Isu ini gaduh usai sejumlah pihak mengajukan judicial review ke MK terkait penggunaan sistem proporsional terbuka yang diatur dalam Pasal 168 ayat (2) UU Pemilu.
Para Pemohon judicial review menilai, bahwa pemberlakuan sistem proporsional terbuka yang berbasis caleg suara terbanyak, seringkali dibajak oleh caleg pragmatis yang hanya bermodal popular dan menjual diri tanpa ada ikatan ideologis dengan struktur partai politik.
Mereka bahkan tidak memiliki pengalaman dalam mengelola organisasi partai politik atau organisasi berbasis sosial politik. Akibatnya, saat terpilih menjadi anggota DPR/DPRD seolah-olah bukan mewakili organisasi partai politik namun mewakili diri sendiri (bukan juga mewakili rakyat).

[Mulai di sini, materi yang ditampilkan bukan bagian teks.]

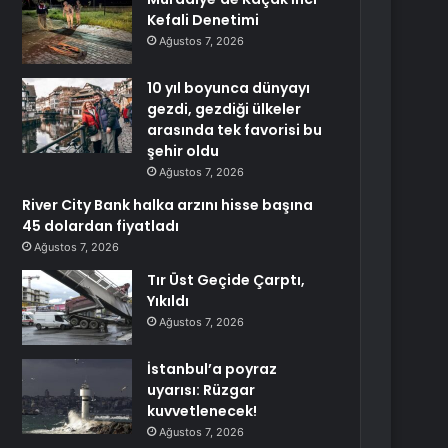
Kefali Denetimi
Ağustos 7, 2026
10 yıl boyunca dünyayı
gezdi, gezdiği ülkeler
arasında tek favorisi bu
şehir oldu
Ağustos 7, 2026
River City Bank halka arzını hisse başına
45 dolardan fiyatladı
Ağustos 7, 2026
Tır Üst Geçide Çarptı,
Yıkıldı
Ağustos 7, 2026
İstanbul’a poyraz
uyarısı: Rüzgar
kuvvetlenecek!
Ağustos 7, 2026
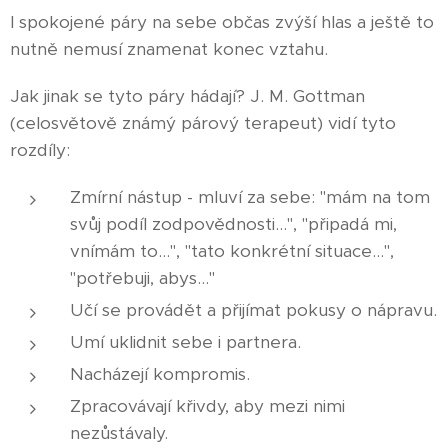
I spokojené páry na sebe občas zvýší hlas a ještě to
nutně nemusí znamenat konec vztahu.
Jak jinak se tyto páry hádají? J. M. Gottman
(celosvětově známý párový terapeut) vidí tyto
rozdíly:
Zmírní nástup - mluví za sebe: "mám na tom
svůj podíl zodpovědnosti...", "připadá mi,
vnímám to...", "tato konkrétní situace...",
"potřebuji, abys..."
Učí se provádět a přijímat pokusy o nápravu.
Umí uklidnit sebe i partnera.
Nacházejí kompromis.
Zpracovávají křivdy, aby mezi nimi
nezůstávaly.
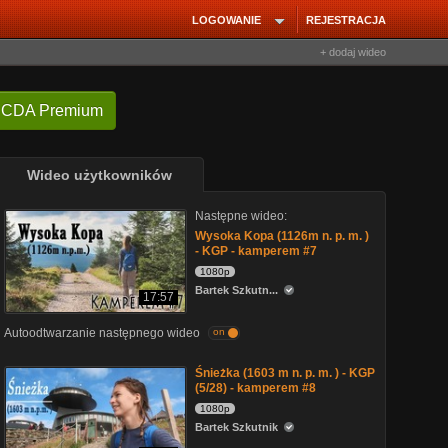
LOGOWANIE
REJESTRACJA
+ dodaj wideo
 CDA Premium
Wideo użytkowników
Następne wideo:
Wysoka Kopa (1126m n. p. m. )
- KGP - kamperem #7
1080p
Bartek Szkutn...
17:57
Autoodtwarzanie następnego wideo
on
Śnieżka (1603 m n. p. m. ) - KGP
(5/28) - kamperem #8
1080p
Bartek Szkutnik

Menanggapi diskursus ini, beberapa partai politik terbelah sikap. PDIP sebagai partai pemenang tegas mendukung. Senafas dengan itu, PBB melalui Ketum-nya Yusril Ihza Mahendra juga mendukung ide tersebut.
Di pihak lain, 8 (delapan) partai politik menyatakan menolak pemberlakuan sistem proporsional tertutup, yaitu Golkar, PKB, Gerindra, PAN, PKS, Demokrat, Nasdem dan PAN.

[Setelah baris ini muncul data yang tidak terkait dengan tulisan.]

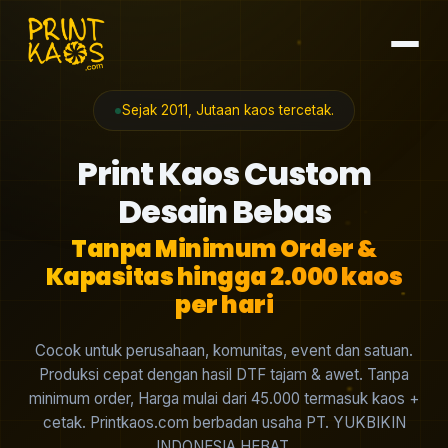
Sejak 2011, Jutaan kaos tercetak.
Print Kaos Custom
Desain Bebas
Tanpa Minimum Order &
Kapasitas hingga 2.000 kaos
per hari
Cocok untuk perusahaan, komunitas, event dan satuan.
Produksi cepat dengan hasil DTF tajam & awet. Tanpa
minimum order, Harga mulai dari 45.000 termasuk kaos +
cetak. Printkaos.com berbadan usaha PT. YUKBIKIN
INDONESIA HEBAT.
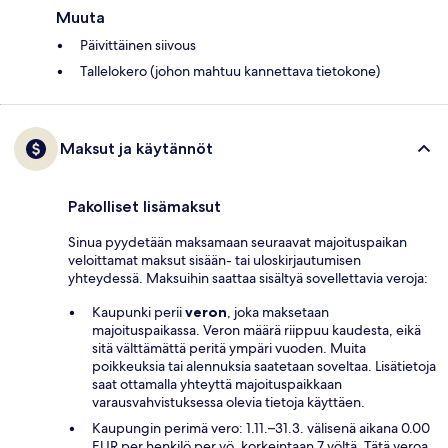
Muuta
Päivittäinen siivous
Tallelokero (johon mahtuu kannettava tietokone)
Maksut ja käytännöt
Pakolliset lisämaksut
Sinua pyydetään maksamaan seuraavat majoituspaikan
veloittamat maksut sisään- tai uloskirjautumisen
yhteydessä. Maksuihin saattaa sisältyä sovellettavia veroja:
Kaupunki perii
veron
, joka maksetaan
majoituspaikassa. Veron määrä riippuu kaudesta, eikä
sitä välttämättä peritä ympäri vuoden. Muita
poikkeuksia tai alennuksia saatetaan soveltaa. Lisätietoja
saat ottamalla yhteyttä majoituspaikkaan
varausvahvistuksessa olevia tietoja käyttäen.
Kaupungin perimä vero: 1.11.–31.3. välisenä aikana 0.00
EUR per henkilö per yö, korkeintaan 7 yöltä. Tätä veroa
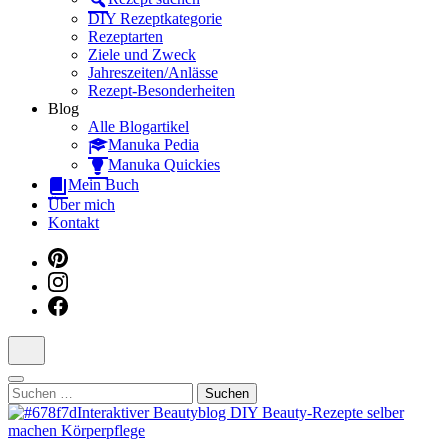
Dein interaktiver DIY Beautyblog
DIY Rezeptkategorie
Rezeptarten
Ziele und Zweck
Jahreszeiten/Anlässe
Rezept-Besonderheiten
Blog
Alle Blogartikel
Manuka Pedia
Manuka Quickies
Mein Buch
Über mich
Kontakt
Suchen
nach:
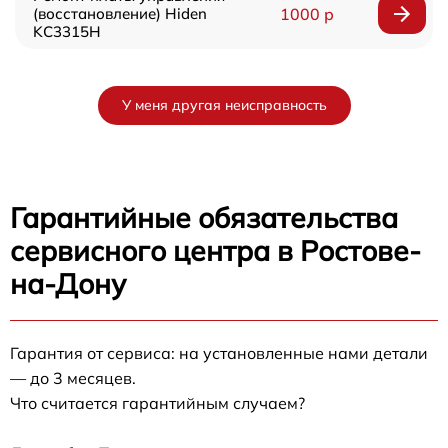
(восстановление) Hiden
1000 р
KC3315H
У меня другая неисправность
Гарантийные обязательства
сервисного центра в Ростове-
на-Дону
Гарантия от сервиса: на установленные нами детали
— до 3 месяцев.
Что считается гарантийным случаем?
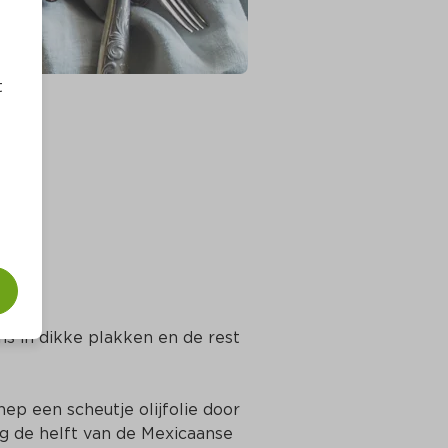
t
ns in dikke plakken en de rest 
p een scheutje olijfolie door 
g de helft van de Mexicaanse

Di luar parlemen, kontestasi wacana ini juga membuat banyak pakar dan akademisi bersuara. Prof. Valina Singka misalnya, melalui orasi ilmiahnya sebagai Guru Besar UI mendukung sistem proporsional tertutup. Menurutnya sistem ini akan berkontribusi dalam menghasilkan sistem kepartaian dengan jumlah partai sederhana. Selain itu juga sistem ini mudah diaplikasikan dan berbiaya rendah serta mampu memutus mata rantai praktik politik transaksional.

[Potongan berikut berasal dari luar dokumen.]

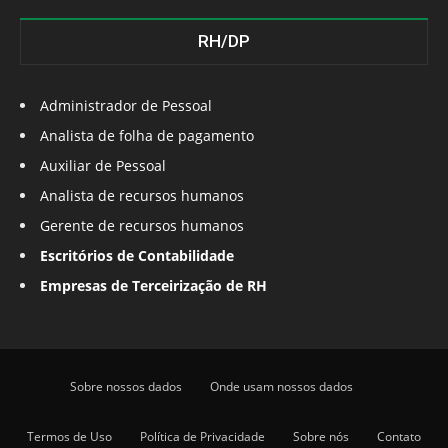
RH/DP
Administrador de Pessoal
Analista de folha de pagamento
Auxiliar de Pessoal
Analista de recursos humanos
Gerente de recursos humanos
Escritórios de Contabilidade
Empresas de Terceirização de RH
Sobre nossos dados
Onde usam nossos dados
Termos de Uso
Política de Privacidade
Sobre nós
Contato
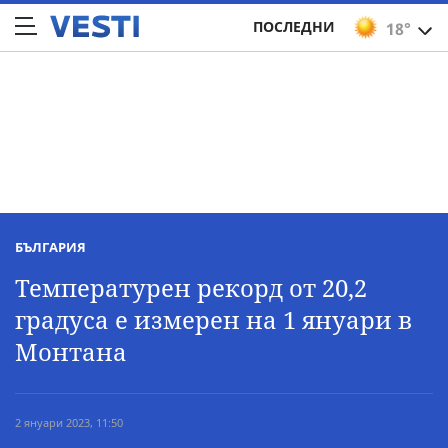
ПОСЛЕДНИ
18°
БЪЛГАРИЯ
Температурен рекорд от 20,2
градуса е измерен на 1 януари в
Монтана
2 януари 2023, 11:50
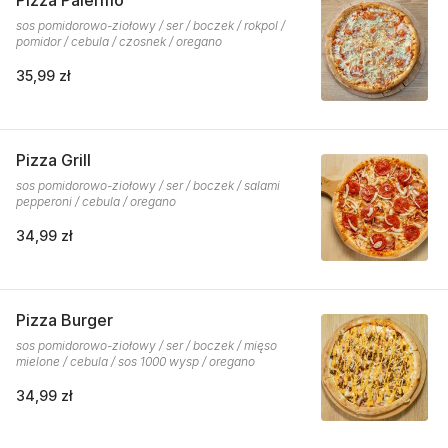
Pizza Palermo
sos pomidorowo-ziołowy / ser / boczek / rokpol /
pomidor / cebula / czosnek / oregano
35,99 zł
Pizza Grill
sos pomidorowo-ziołowy / ser / boczek / salami
pepperoni / cebula / oregano
34,99 zł
Pizza Burger
sos pomidorowo-ziołowy / ser / boczek / mięso
mielone / cebula / sos 1000 wysp / oregano
34,99 zł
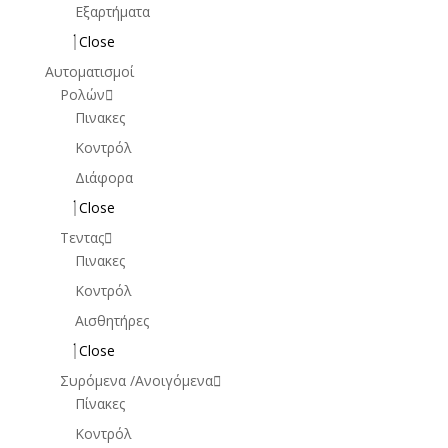
Εξαρτήματα
Close
Αυτοματισμοί
Ρολών
Πινακες
Κοντρόλ
Διάφορα
Close
Τεντας
Πινακες
Κοντρόλ
Αισθητήρες
Close
Συρόμενα /Ανοιγόμενα
Πίνακες
Κοντρόλ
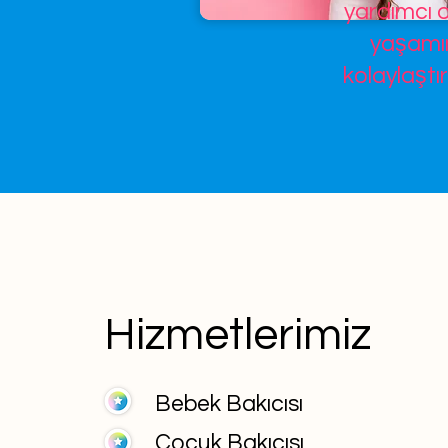
yardımcı o
yaşamın
kolaylaştır
Hizmetlerimiz
Bebek Bakıcısı
Çocuk Bakıcısı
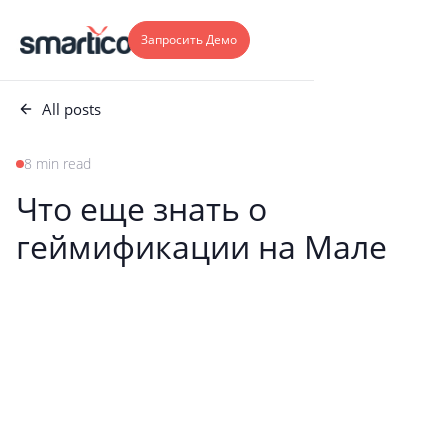
Запросить Демо
All posts
8 min read
Что еще знать о
геймификации на Мале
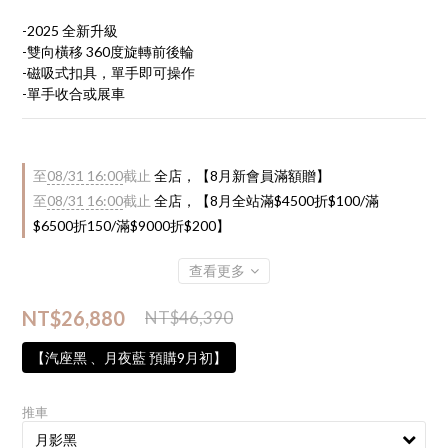
-2025 全新升級
-雙向橫移 360度旋轉前後輪
-磁吸式扣具，單手即可操作
-單手收合或展車
至
08/31 16:00
截止
全店，【8月新會員滿額贈】
至
08/31 16:00
截止
全店，【8月全站滿$4500折$100/滿
$6500折150/滿$9000折$200】
查看更多
NT$26,880
NT$46,390
【汽座黑 、月夜藍 預購9月初】
推車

Guru Besar UII, Prof. Mahfud MD yang kini menjabat Menkopolhukam juga mendukung pemberlakuan sistem proporsional tertutup. Ia merespons sejumlah kalangan yang menilai MK pernah memutus pemilu harus dengan sistem proporsional terbuka saat dirinya menjabat sebagai Ketua MK. Ia menyatakan bahwa MK tidak pernah memutuskan agar Pileg dilaksanakan dengan sistem proporsional terbuka. MK juga tidak pernah memutuskan bahwa Pemilu Legislatif dengan sistem proporsional tertutup inkonstitusional.
Di pihak lain, sebagian akademisi menolak sistem proporsional tertutup karena dianggap mereduksi prinsip kedaulatan rakyat sebagai kedaulatan tertinggi.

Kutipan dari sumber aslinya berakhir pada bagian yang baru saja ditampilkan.